Do you have an idea what the reason could be?

Best regards,
Stefan Aulbach
Email: stefan.aulbach@uni-wuerzburg.de
http://www.statistik-mathematik.uni-wuerzburg.de/en/mitarbeiter/stefan_aulbach/

##################################################################################


Dear  Dr Pierre Lafaye de Micheaux,

I am postdoc at the Netherlands Cancer Institute and currently work on non-nested hypotheses testing. In a recent work (http://arxiv.org/abs/1210.4584v2) the test-statistic which I propose is asymptotically distributed as a weighted-sum-of-chi-squares. There are  no non-centrality parameters involved, however the weights can be negative. I use this test in a multiple testing scenario and therefore I need an approximation which is accurate also for very small p-values.

I have recently read your very interesting paper on a comparison of several methods and have a question concerning your R package CompQuadForm:

Which function can you recommend me to use for my problem (computing accurate, small p-values based on weighted-sum-of-chi-squares with pos. and neg. weights)? If I understand correctly the farebrother approach requires positive weights. I tried davies and imhof. I have the impression that I can obtain smaller p-values (e.g. of the order 10^-10) with imhof, whereas  davies gives me a value of zero.

I am very thankful for any kind of thoughts or help !

Best wishes from Amsterdam,

Nicolas
"n.stadler" <staedler.n@gmail.com>

##################################################################################

Dear P. Lafaye de Micheaux,

I am using your R package CompQuadForm to calculate p-values. But the p-values could be too small, e.g., less than 10^{-8}. Is it possible to get the too small p-value with accuracy less than 10^{-9}?

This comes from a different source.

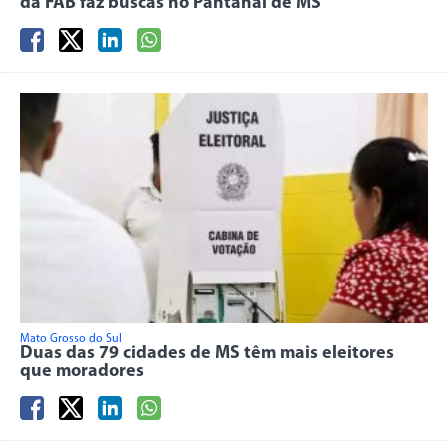
da FAB faz buscas no Pantanal de MS
Mato Grosso do Sul
Duas das 79 cidades de MS têm mais eleitores
que moradores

I tried an example using three methods and got different results as follows:
Q=200
> davies(Q,c(6,3,1))$Qq
[1] 0
> farebrother(Q,c(6,3,1),eps=10^{-13})$res
[1] 1.224786e-08
> imhof(Q,c(6,3,1),epsabs=10^(-13))$Qq
[1] -1.092451e-07
So which method gives a correct value? And why is imhof's p-value negative?

Thank you.

Best regards,
ChangJiang


In Mathematica, I obtain a positive value:
0.5+NIntegrate[Sin[(ArcTan[6*u]+ArcTan[3*u]+ArcTan[u]-200*u)/2]/(u*(1+36*u^2)^(1/4)*(1+9*u^2)^(1/4)*(1+u^2)^(1/4)),{u,0,+Infinity}]/Pi

The problem comes from numerical precision. I should consider using a multiple-precision library (see www.mpfr.org or www.boost.org/doc/libs/1_60_0/libs/multiprecision) in my C code.

Voir aussi:
https://cran.r-project.org/web/packages/Rmpfr/vignettes/Rmpfr-pkg.pdf

####################################################################################


My name is Zhonghua Liu, a student in biostatistics from Harvard. I am using your CompQuadForm R package to compute p values which might require high accuracy. 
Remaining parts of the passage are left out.